[EXCERPTED RECORDS — start]

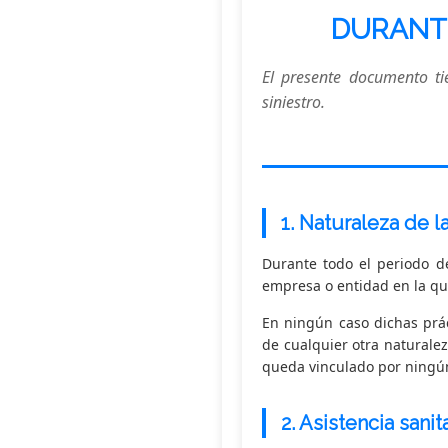
DURANTE
El presente documento ti
siniestro.
1.
Naturaleza de la
Durante todo el periodo d
empresa o entidad en la que
En ningún caso dichas prác
de cualquier otra naturalez
queda vinculado por ningún
2.
Asistencia sani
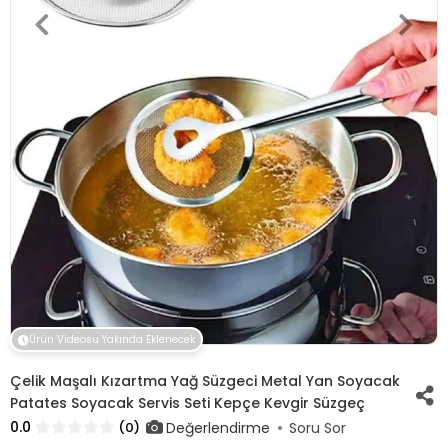
Ürün Videosu Yakında Eklenecek
Çelik Maşalı Kızartma Yağ Süzgeci Metal Yan Soyacak
Patates Soyacak Servis Seti Kepçe Kevgir Süzgeç
0.0
Değerlendirme
(0)
Soru Sor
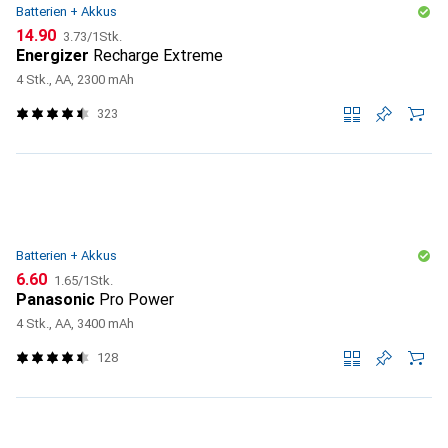
Batterien + Akkus
CHF
CHF
14.90
3.73
/
1Stk.
Energizer
Recharge Extreme
4 Stk., AA, 2300 mAh
323
Batterien + Akkus
CHF
CHF
6.60
1.65
/
1Stk.
Panasonic
Pro Power
4 Stk., AA, 3400 mAh
128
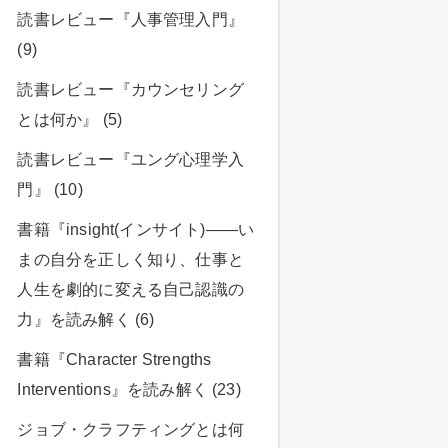
読書レビュー『人事管理入門』
(9)
読書レビュー『カウンセリング
とは何か』 (5)
読書レビュー『ユング心理学入
門』 (10)
書籍『insight(インサイト)――い
まの自分を正しく知り、仕事と
人生を劇的に変える自己認識の
力』を読み解く (6)
書籍『Character Strengths
Interventions』を読み解く (23)
ジョブ・クラフティングとは何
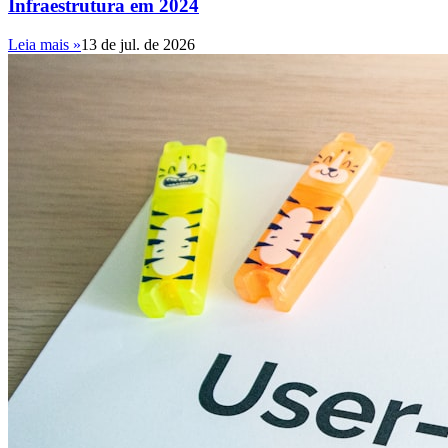
Infraestrutura em 2024
Leia mais »
13 de jul. de 2026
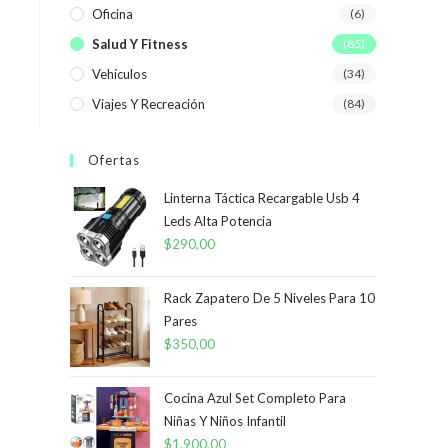
Oficina
(6)
Salud Y Fitness
(85)
Vehículos
(34)
Viajes Y Recreación
(84)
Ofertas
Linterna Táctica Recargable Usb 4
Leds Alta Potencia
$
290,00
Rack Zapatero De 5 Niveles Para 10
Pares
$
350,00
Cocina Azul Set Completo Para
Niñas Y Niños Infantil
$
1.900,00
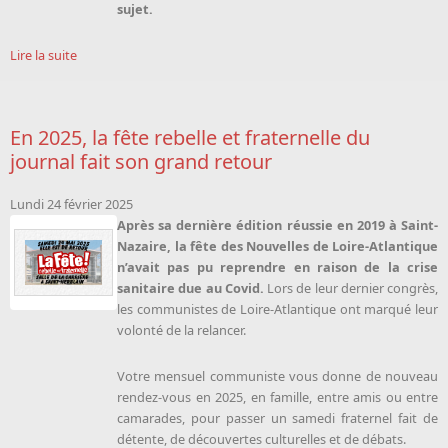
sujet.
Lire la suite
En 2025, la fête rebelle et fraternelle du
journal fait son grand retour
Lundi 24 février 2025
Après sa dernière édition réussie en 2019 à Saint-
Nazaire, la fête des Nouvelles de Loire-Atlantique
n’avait pas pu reprendre en raison de la crise
sanitaire due au Covid.
Lors de leur dernier congrès,
les communistes de Loire-Atlantique ont marqué leur
volonté de la relancer.
Votre mensuel communiste vous donne de nouveau
rendez-vous en 2025, en famille, entre amis ou entre
camarades, pour passer un samedi fraternel fait de
détente, de découvertes culturelles et de débats.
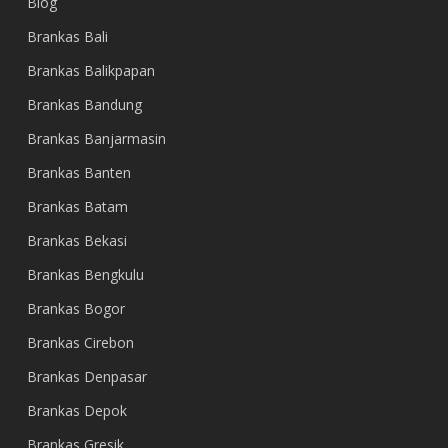
Blog
Brankas Bali
Brankas Balikpapan
Brankas Bandung
Brankas Banjarmasin
Brankas Banten
Brankas Batam
Brankas Bekasi
Brankas Bengkulu
Brankas Bogor
Brankas Cirebon
Brankas Denpasar
Brankas Depok
Brankas Gresik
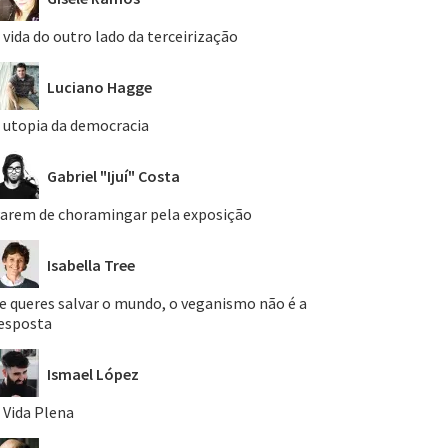
 vida do outro lado da terceirização
Luciano Hagge
 utopia da democracia
Gabriel "Ijuí" Costa
arem de choramingar pela exposição
Isabella Tree
e queres salvar o mundo, o veganismo não é a
esposta
Ismael López
 Vida Plena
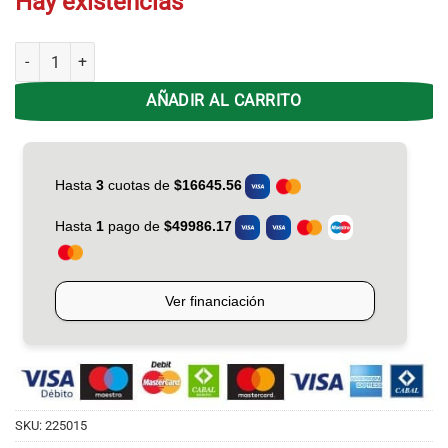
Hay existencias
Cafetera Atma CAATW-21WP Simil Madera - 1.25Lts cantidad
AÑADIR AL CARRITO
SKU:
225015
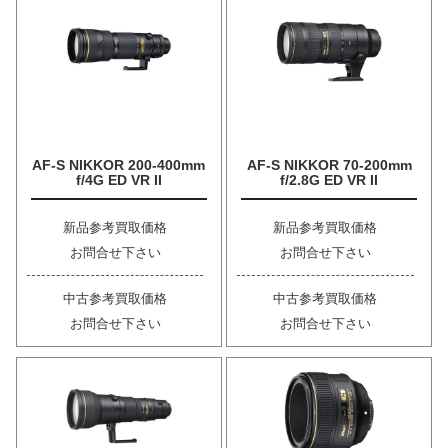
AF-S NIKKOR 200-400mm
AF-S NIKKOR 70-200mm
f/4G ED VR II
f/2.8G ED VR II
新品参考買取価格
新品参考買取価格
お問合せ下さい
お問合せ下さい
中古参考買取価格
中古参考買取価格
お問合せ下さい
お問合せ下さい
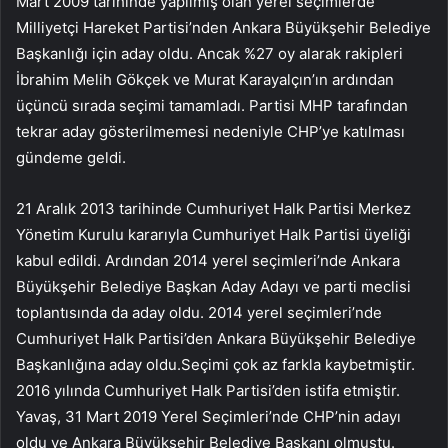
Mart 2009 tarihinde yapılmış olan yerel seçimlerde
Milliyetçi Hareket Partisi’nden Ankara Büyükşehir Belediye
Başkanlığı için aday oldu. Ancak %27 oy alarak rakipleri
İbrahim Melih Gökçek ve Murat Karayalçın’ın ardından
üçüncü sırada seçimi tamamladı. Partisi MHP tarafından
tekrar aday gösterilmemesi nedeniyle CHP’ye katılması
gündeme geldi.
21 Aralık 2013 tarihinde Cumhuriyet Halk Partisi Merkez
Yönetim Kurulu kararıyla Cumhuriyet Halk Partisi üyeliği
kabul edildi. Ardından 2014 yerel seçimleri’nde Ankara
Büyükşehir Belediye Başkan Aday Adayı ve parti meclisi
toplantısında da aday oldu. 2014 yerel seçimleri’nde
Cumhuriyet Halk Partisi’den Ankara Büyükşehir Belediye
Başkanlığına aday oldu.Seçimi çok az farkla kaybetmiştir.
2016 yılında Cumhuriyet Halk Partisi’den istifa etmiştir.
Yavaş, 31 Mart 2019 Yerel Seçimleri’nde CHP’nin adayı
oldu ve Ankara Büyükşehir Belediye Başkanı olmuştu.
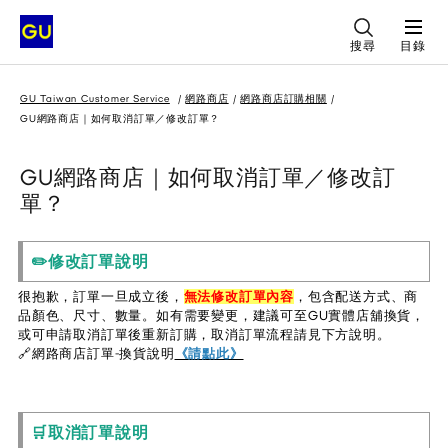
搜尋
目錄
GU Taiwan Customer Service
網路商店
網路商店訂購相關
GU網路商店｜如何取消訂單／修改訂單？
GU網路商店｜如何取消訂單／修改訂
單？
✏️修改訂單說明
很抱歉，訂單一旦成立後，
無法修改訂單內容
，包含配送方式、商
品顏色、尺寸、數量。如有需要變更，建議可至GU實體店舖換貨，
或可申請取消訂單後重新訂購，取消訂單流程請見下方說明。
🔗網路商店訂單-換貨說明
《請點此》
🛒取消訂單說明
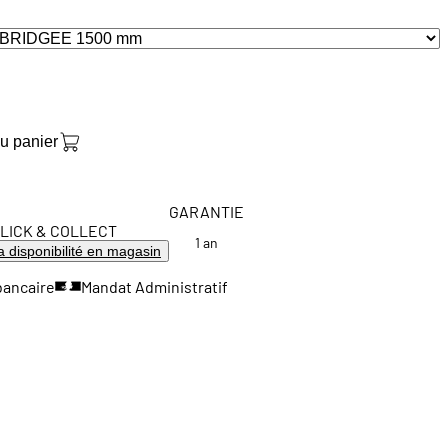
au panier
GARANTIE
LICK & COLLECT
1 an
la disponibilité en magasin
bancaire
Mandat Administratif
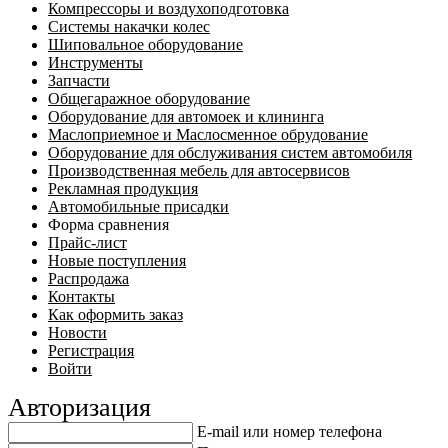
Компрессоры и воздухоподготовка
Системы накачки колес
Шиповальное оборудование
Инструменты
Запчасти
Общегаражное оборудование
Оборудование для автомоек и клининга
Маслоприемное и Маслосменное обрудование
Оборудование для обслуживания систем автомобиля
Производственная мебель для автосервисов
Рекламная продукция
Автомобильные присадки
Форма сравнения
Прайс-лист
Новые поступления
Распродажа
Контакты
Как оформить заказ
Новости
Регистрация
Войти
Авторизация
E-mail или номер телефона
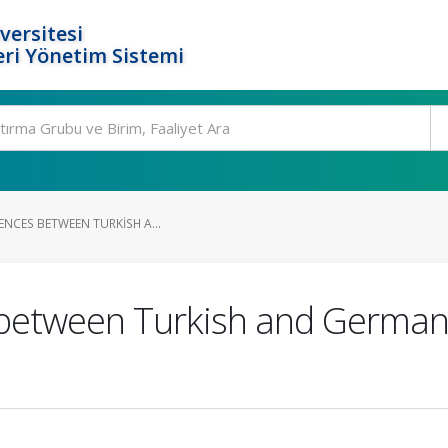
versitesi
ri Yönetim Sistemi
RENCES BETWEEN TURKISH A...
es between Turkish and Germa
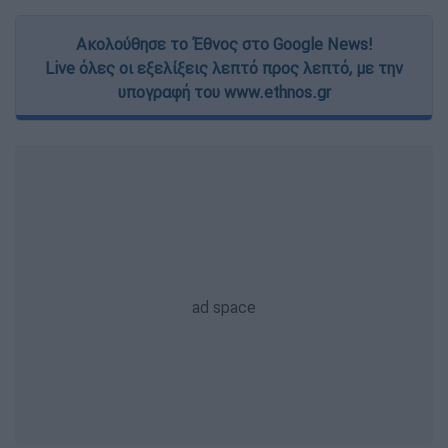
Ακολούθησε το Έθνος στο Google News!
Live όλες οι εξελίξεις λεπτό προς λεπτό, με την
υπογραφή του www.ethnos.gr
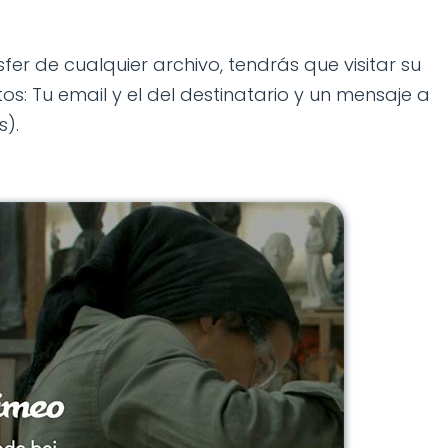
er de cualquier archivo, tendrás que visitar su
os: Tu email y el del destinatario y un mensaje a
s).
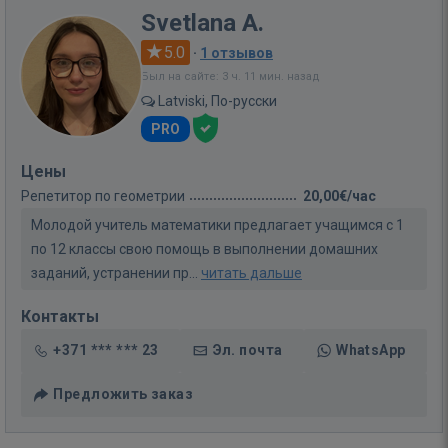
Svetlana A.
5.0
·
1 отзывов
Был на сайте: 3 ч. 11 мин. назад
Latviski, По-русски
PRO
Цены
Репетитор по геометрии
20,00€/час
Молодой учитель математики предлагает учащимся с 1
по 12 классы свою помощь в выполнении домашних
заданий, устранении пр...
читать дальше
Контакты
+371 *** *** 23
Эл. почта
WhatsApp
Предложить заказ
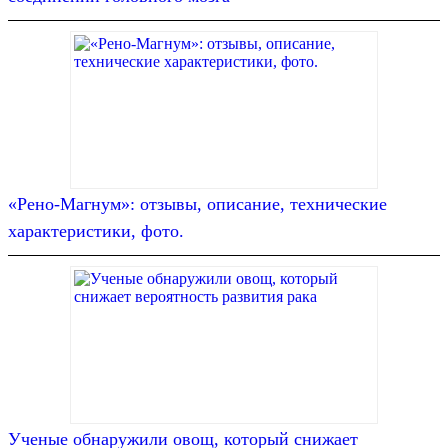
«Рено-Магнум»: отзывы, описание, технические
характеристики, фото.
Ученые обнаружили овощ, который снижает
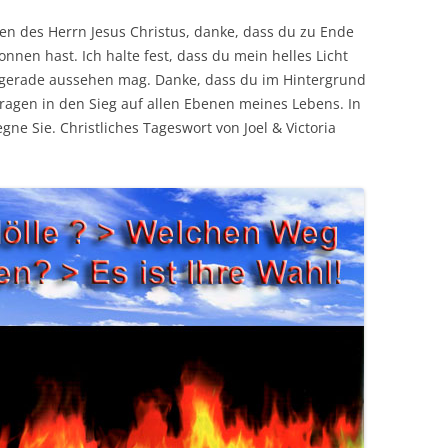
n des Herrn Jesus Christus, danke, dass du zu Ende
nen hast. Ich halte fest, dass du mein helles Licht
s gerade aussehen mag. Danke, dass du im Hintergrund
agen in den Sieg auf allen Ebenen meines Lebens. In
e Sie. Christliches Tageswort von Joel & Victoria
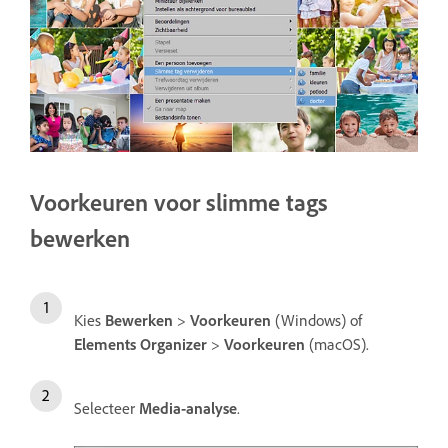
Voorkeuren voor slimme tags
bewerken
Kies
Bewerken
>
Voorkeuren
(Windows) of
Elements Organizer
>
Voorkeuren
(macOS).
Selecteer
Media-analyse
.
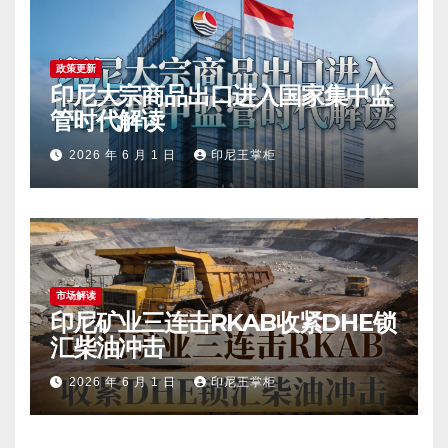
政策更新
印尼大宗商品出口进入国家集中监
管时代解读
2026 年 6 月 1 日
印尼王掌柜
市场解读
印尼矿业三连击RKAB收紧DHE锁
汇柴油冲击
2026 年 6 月 1 日
印尼王掌柜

[EXCERPTED RECORDS — finish]

▶ [YOUR ASSIGNMENT]: Read through the entries and copy every line that includes "fête".

▶ [RESPONSE AREA]:
En 2025, la fête rebelle et fraternelle du
Nazaire, la fête des Nouvelles de Loire-Atlantique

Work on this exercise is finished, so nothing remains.